Hugo Broos no se ocupa del romance, y es poco probable que la reunión de Sudáfrica con Chequia en Monterrey produzca ninguno. Este es un choque de pragmáticos: dos equipos cuyas campañas de clasificación se basaron en una estructura defensiva y la eficiencia en las jugadas a balón parado, y que ven una victoria por 1-0 como la máxima forma de arte. Sudáfrica encajó cuatro goles en diez partidos de clasificación de la CAF; La República Checa recibió siete en ocho partidos de la UEFA.

Los checos intentarán controlar el ritmo mediante pases de Antonín Barák desde el medio espacio izquierdo y utilizarán las carreras superpuestas de Vladimír Coufal para estirar el compacto 4-5-1 de los Bafana Bafana. La amenaza de Sudáfrica proviene de las transiciones: la capacidad de Percy Tau para llevar el balón desde lo profundo y la ejecución de jugadas a balón parado de Teboho Mokoena, cuya distancia a balón parado obligó a tres goles durante la clasificación.Los equipos no tienen historia competitiva, por lo que no hay cicatrices psicológicas que explotar. Broos ordenará a sus delanteros que presionen a Krejčí cuando el central checo entre en el centro del campo, apostando a que obligarlo a realizar una distribución apresurada provocará pérdidas de balón. La respuesta de Koubek es sencilla: si llega la prensa, juega con ella.

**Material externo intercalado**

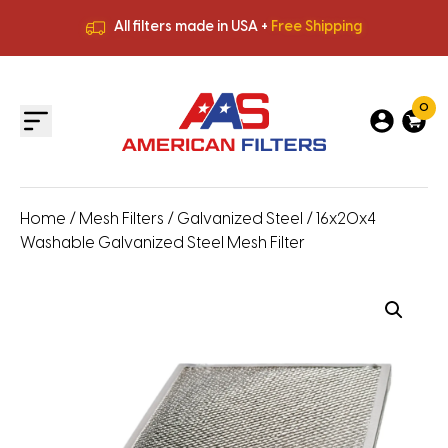
All filters made in USA +
Free Shipping
Premium Quality
HVAC Filters
Save More
on Bulk Orders
All filters made in USA +
Free Shipping
0
Home
/
Mesh Filters
/
Galvanized Steel
/ 16x20x4
Washable Galvanized Steel Mesh Filter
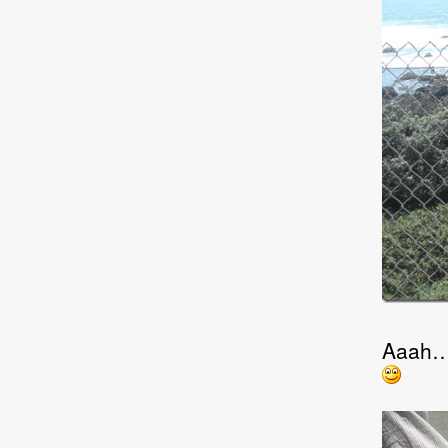
Aaah… t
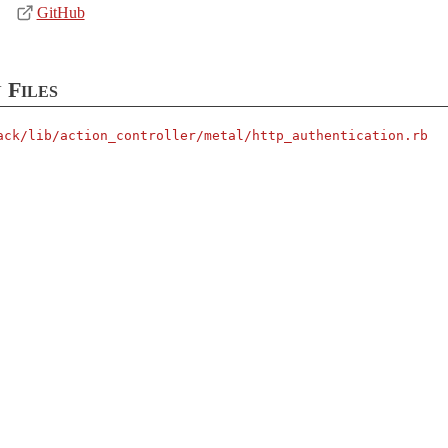
GitHub
 Files
ack/
lib/
action_controller/
metal/
http_authentication.rb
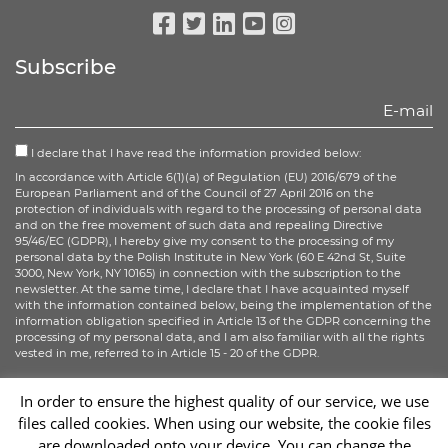
Facebook
Twitter
Linkedin
Youtube
Instagram
Subscribe
I declare that I have read the information provided below:
In accordance with Article 6(1)(a) of Regulation (EU) 2016/679 of the
European Parliament and of the Council of 27 April 2016 on the
protection of individuals with regard to the processing of personal data
and on the free movement of such data and repealing Directive
95/46/EC (GDPR), I hereby give my consent to the processing of my
personal data by the Polish Institute in New York (60 E 42nd St, Suite
3000, New York, NY 10165) in connection with the subscription to the
newsletter. At the same time, I declare that I have acquainted myself
with the information contained below, being the implementation of the
information obligation specified in Article 13 of the GDPR concerning the
processing of my personal data, and I am also familiar with all the rights
vested in me, referred to in Article 15 - 20 of the GDPR.
More information
In order to ensure the highest quality of our service, we use
files called cookies. When using our website, the cookie files
Sign up
are downloaded onto your device. You can change the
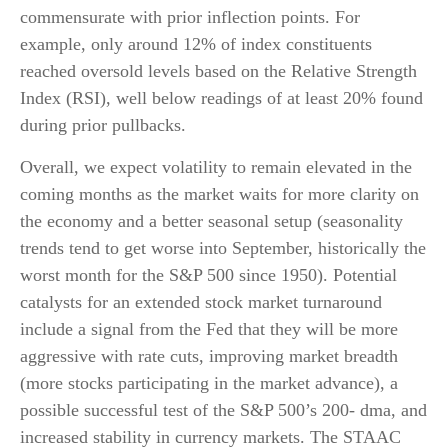
commensurate with prior inflection points. For
example, only around 12% of index constituents
reached oversold levels based on the Relative Strength
Index (RSI), well below readings of at least 20% found
during prior pullbacks.
Overall, we expect volatility to remain elevated in the
coming months as the market waits for more clarity on
the economy and a better seasonal setup (seasonality
trends tend to get worse into September, historically the
worst month for the S&P 500 since 1950). Potential
catalysts for an extended stock market turnaround
include a signal from the Fed that they will be more
aggressive with rate cuts, improving market breadth
(more stocks participating in the market advance), a
possible successful test of the S&P 500’s 200- dma, and
increased stability in currency markets. The STAAC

Hugo Broos no se ocupa del romance, y es poco probable que la reunión de Sudáfrica con Chequia en Monterrey produzca ninguno. Este es un choque de pragmáticos: dos equipos cuyas campañas de clasificación se basaron en una estructura defensiva y la eficiencia en las jugadas a balón parado, y que ven una victoria por 1-0 como la máxima forma de arte. Sudáfrica encajó cuatro goles en diez partidos de clasificación de la CAF; La República Checa recibió siete en ocho partidos de la UEFA.

Los tres defensores checos tienen calidad de pase para llegar lejos y su línea de ataque es lo suficientemente alta como para competir. No será bonito, pero puede que sea decisivo.